Our target variable will be binary: disease present (1) or absent (0).
We’ll split the data into training and test sets using an 80:20 ratio.
We’ll then train a Gaussian Naive Bayes model.
After training, we’ll evaluate the model’s performance using accuracy metrics.
Finally, we’ll visualize the decision boundary between age and blood pressure.
import numpy as np
import matplotlib.pyplot as plt
from sklearn.naive_bayes import GaussianNB
from sklearn.model_selection import train_test_split
from sklearn.metrics import accuracy_score, classification_report, ConfusionMatrixDisplay
# Generate synthetic medical dataset
np.random.seed(42)
n_samples = 200
# Features: Age, Blood Pressure, BMI, Glucose Level
age = np.random.randint(30, 80, size=n_samples)

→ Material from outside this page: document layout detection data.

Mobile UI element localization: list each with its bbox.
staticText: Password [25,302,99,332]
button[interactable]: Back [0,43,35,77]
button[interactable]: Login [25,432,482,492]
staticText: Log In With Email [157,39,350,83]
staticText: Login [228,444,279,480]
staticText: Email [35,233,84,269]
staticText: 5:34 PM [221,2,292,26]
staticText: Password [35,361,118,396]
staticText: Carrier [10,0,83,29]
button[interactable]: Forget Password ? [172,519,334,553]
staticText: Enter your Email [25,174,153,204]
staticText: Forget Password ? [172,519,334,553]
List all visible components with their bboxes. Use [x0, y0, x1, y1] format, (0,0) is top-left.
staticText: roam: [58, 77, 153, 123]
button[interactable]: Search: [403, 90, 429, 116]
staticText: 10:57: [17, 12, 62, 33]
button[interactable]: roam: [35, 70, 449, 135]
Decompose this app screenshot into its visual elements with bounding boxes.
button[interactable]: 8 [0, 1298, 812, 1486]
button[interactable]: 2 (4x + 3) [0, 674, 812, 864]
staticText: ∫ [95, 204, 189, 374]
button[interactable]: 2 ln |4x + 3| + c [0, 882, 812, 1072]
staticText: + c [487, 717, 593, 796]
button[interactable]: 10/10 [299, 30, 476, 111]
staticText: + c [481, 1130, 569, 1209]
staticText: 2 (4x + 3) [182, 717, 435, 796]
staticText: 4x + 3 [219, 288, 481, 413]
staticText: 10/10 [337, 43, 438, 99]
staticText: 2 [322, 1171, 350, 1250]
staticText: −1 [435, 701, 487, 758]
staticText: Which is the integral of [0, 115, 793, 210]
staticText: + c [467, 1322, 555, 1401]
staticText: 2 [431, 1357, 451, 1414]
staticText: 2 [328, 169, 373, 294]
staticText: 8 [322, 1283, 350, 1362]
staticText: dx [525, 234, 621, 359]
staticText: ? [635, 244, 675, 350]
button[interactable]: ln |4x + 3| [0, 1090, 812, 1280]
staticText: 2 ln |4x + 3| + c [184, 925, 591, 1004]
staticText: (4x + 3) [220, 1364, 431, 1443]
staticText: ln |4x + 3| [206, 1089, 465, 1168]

blood_pressure = np.random.randint(100, 180, size=n_samples)
bmi = np.random.uniform(18.5, 35, size=n_samples)
glucose = np.random.randint(70, 200, size=n_samples)
# Target variable (Disease: 1 = Yes, 0 = No)

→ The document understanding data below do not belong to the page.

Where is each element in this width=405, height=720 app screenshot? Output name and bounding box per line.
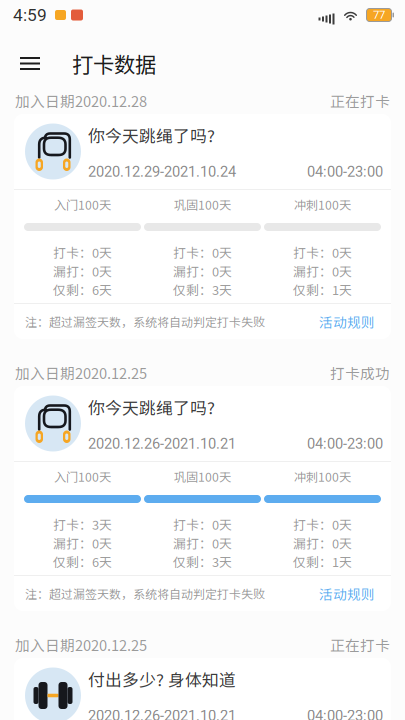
staticText: 活动规则 (319, 584, 375, 603)
button[interactable]: 活动规则 (319, 584, 375, 603)
staticText: 2020.12.26-2021.10.21 (88, 707, 236, 720)
staticText: 入门100天 (54, 196, 111, 213)
staticText: 仅剩：1天 (293, 552, 352, 571)
staticText: 活动规则 (319, 312, 375, 331)
staticText: 漏打：0天 (53, 262, 112, 280)
staticText: 仅剩：1天 (293, 280, 352, 299)
staticText: 你今天跳绳了吗? (88, 395, 215, 419)
staticText: 漏打：0天 (173, 262, 232, 280)
staticText: 加入日期2020.12.25 (15, 362, 147, 383)
button[interactable]: Menu (8, 42, 52, 86)
staticText: 打卡数据 (72, 48, 156, 79)
staticText: 漏打：0天 (293, 534, 352, 552)
staticText: 正在打卡 (330, 90, 390, 111)
staticText: 漏打：0天 (293, 262, 352, 280)
staticText: 4:59 (13, 5, 47, 25)
staticText: 打卡：0天 (293, 243, 352, 262)
staticText: 冲刺100天 (294, 196, 351, 213)
staticText: 04:00-23:00 (307, 707, 383, 720)
staticText: 巩固100天 (174, 468, 231, 485)
staticText: 打卡：0天 (173, 515, 232, 534)
staticText: 加入日期2020.12.25 (15, 634, 147, 655)
staticText: 巩固100天 (174, 196, 231, 213)
staticText: 04:00-23:00 (307, 435, 383, 452)
staticText: 77 (373, 8, 385, 22)
staticText: 打卡：0天 (293, 515, 352, 534)
staticText: 付出多少? 身体知道 (88, 667, 236, 691)
staticText: 仅剩：6天 (53, 552, 112, 571)
staticText: 漏打：0天 (173, 534, 232, 552)
staticText: 打卡：0天 (53, 243, 112, 262)
staticText: 注：超过漏签天数，系统将自动判定打卡失败 (25, 313, 265, 330)
staticText: 冲刺100天 (294, 468, 351, 485)
staticText: 仅剩：3天 (173, 280, 232, 299)
staticText: 仅剩：6天 (53, 280, 112, 299)
staticText: 2020.12.29-2021.10.24 (88, 163, 236, 180)
staticText: 正在打卡 (330, 634, 390, 655)
button[interactable]: 活动规则 (319, 312, 375, 331)
staticText: 注：超过漏签天数，系统将自动判定打卡失败 (25, 585, 265, 602)
staticText: 2020.12.26-2021.10.21 (88, 435, 236, 452)
staticText: 入门100天 (54, 468, 111, 485)
staticText: 04:00-23:00 (307, 163, 383, 180)
staticText: 打卡：3天 (53, 515, 112, 534)
staticText: 打卡：0天 (173, 243, 232, 262)
staticText: 漏打：0天 (53, 534, 112, 552)
staticText: 仅剩：3天 (173, 552, 232, 571)
staticText: 打卡成功 (330, 362, 390, 383)
staticText: 加入日期2020.12.28 (15, 90, 147, 111)
staticText: 你今天跳绳了吗? (88, 123, 215, 147)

disease = ((age > 50) & (blood_pressure > 140) & (glucose > 120)) | (bmi > 30)
disease = disease.astype(int) # Convert boolean to integer
# Combine features
X = np.column_stack((age, blood_pressure, bmi, glucose))
y = disease
# Split dataset into training (80%) and testing (20%)

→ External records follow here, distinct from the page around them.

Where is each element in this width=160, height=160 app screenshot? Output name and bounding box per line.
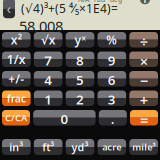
staticText: deg <box>110 0 122 4</box>
button[interactable]: 2 <box>66 90 94 106</box>
button[interactable]: − <box>129 71 158 86</box>
staticText: 2 <box>76 90 84 106</box>
button[interactable]: frac <box>2 90 31 106</box>
staticText: . <box>111 110 115 126</box>
button[interactable]: = <box>130 110 158 126</box>
staticText: C/CA <box>5 112 27 124</box>
staticText: acre <box>102 141 121 153</box>
staticText: 9 <box>108 52 116 67</box>
button[interactable]: 0 <box>33 110 96 126</box>
staticText: +/- <box>8 71 24 86</box>
staticText: i <box>144 0 146 6</box>
button[interactable]: acre <box>98 139 126 155</box>
staticText: 0 <box>60 110 68 126</box>
button[interactable]: +/- <box>2 71 31 86</box>
staticText: yd³ <box>72 140 88 154</box>
button[interactable]: % <box>98 32 126 48</box>
staticText: 8 <box>76 52 84 67</box>
staticText: 3 <box>108 90 116 106</box>
staticText: − <box>140 71 148 86</box>
button[interactable]: x² <box>2 32 31 48</box>
button[interactable]: 3 <box>98 90 126 106</box>
staticText: frac <box>7 91 26 105</box>
button[interactable]: √x <box>34 32 62 48</box>
staticText: 5 <box>76 71 84 86</box>
button[interactable]: 5 <box>66 71 94 86</box>
button[interactable]: 4 <box>34 71 62 86</box>
button[interactable]: Info <box>140 0 150 4</box>
button[interactable]: mile³ <box>129 139 158 155</box>
staticText: 1/x <box>7 52 26 67</box>
button[interactable]: ft³ <box>34 139 62 155</box>
button[interactable]: × <box>129 52 158 67</box>
staticText: 58,008 <box>19 16 63 36</box>
staticText: × <box>140 52 148 67</box>
button[interactable]: + <box>129 90 158 106</box>
staticText: (√4)³+(5 ⁴⁄₅×1E4)= <box>21 0 118 16</box>
button[interactable]: 8 <box>66 52 94 67</box>
staticText: √x <box>41 32 56 48</box>
staticText: 6 <box>108 71 116 86</box>
staticText: x² <box>11 32 22 48</box>
staticText: % <box>106 32 117 48</box>
staticText: = <box>140 110 148 126</box>
staticText: mile³ <box>132 141 155 153</box>
button[interactable]: 6 <box>98 71 126 86</box>
button[interactable]: 9 <box>98 52 126 67</box>
button[interactable]: ÷ <box>129 32 158 48</box>
button[interactable]: 1/x <box>2 52 31 67</box>
staticText: 1 <box>44 90 52 106</box>
button[interactable]: 7 <box>34 52 62 67</box>
button[interactable]: 1 <box>34 90 62 106</box>
staticText: 4 <box>44 71 52 86</box>
staticText: + <box>140 90 148 106</box>
button[interactable]: Previous entry <box>3 0 15 18</box>
staticText: ft³ <box>42 140 54 154</box>
button[interactable]: yd³ <box>66 139 94 155</box>
button[interactable]: in³ <box>2 139 31 155</box>
staticText: 7 <box>44 52 52 67</box>
staticText: yˣ <box>74 32 86 48</box>
button[interactable]: . <box>99 110 127 126</box>
button[interactable]: C/CA <box>2 110 30 126</box>
button[interactable]: yˣ <box>66 32 94 48</box>
staticText: ‹ <box>6 0 12 18</box>
staticText: ÷ <box>140 32 148 48</box>
staticText: in³ <box>9 140 23 154</box>
staticText: N/A <box>78 0 89 4</box>
staticText: rad <box>94 0 105 4</box>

X_train, X_test, y_train, y_test = train_test_split(X, y, test_size=0.2, random_state=42)
# Train Gaussian Naive Bayes classifier
model = GaussianNB()
model.fit(X_train, y_train)
# Predictions
y_pred = model.predict(X_test)
# Evaluate model
accuracy = accuracy_score(y_test, y_pred)
print(f"Model Accuracy: {accuracy:.2f}")
print("\nClassification Report:\n", classification_report(y_test, y_pred))
# Display Confusion Matrix
ConfusionMatrixDisplay.from_estimator(model, X_test, y_test, cmap='Blues')
plt.title("Confusion Matrix")
plt.show()
# Visualizing decision boundaries for first two features (Age vs Blood Pressure)
def plot_decision_boundary(X, y, model):
x_min, x_max = X[:, 0].min() - 5, X[:, 0].max() + 5
y_min, y_max = X[:, 1].min() - 5, X[:, 1].max() + 5
xx, yy = np.meshgrid(np.linspace(x_min, x_max, 100), np.linspace(y_min, y_max, 100))
Z = model.predict(np.c_[xx.ravel(), yy.ravel(), np.full(xx.ravel().shape, 25), np.full(xx.ravel().shape, 100)])
Z = Z.reshape(xx.shape)
plt.contourf(xx, yy, Z, alpha=0.3)
plt.scatter(X[:, 0], X[:, 1], c=y, edgecolor='k', cmap='coolwarm')
plt.xlabel("Age")
plt.ylabel("Blood Pressure")
plt.title("Decision Boundary (Naive Bayes)")
plt.show()
plot_decision_boundary(X_test, y_test, model)
Conclusion
Naive Bayes is a simple and efficient algorithm that adapts well to various real-world applications, particularly in medicine. However, it works best when features are at least approximately independent of each other.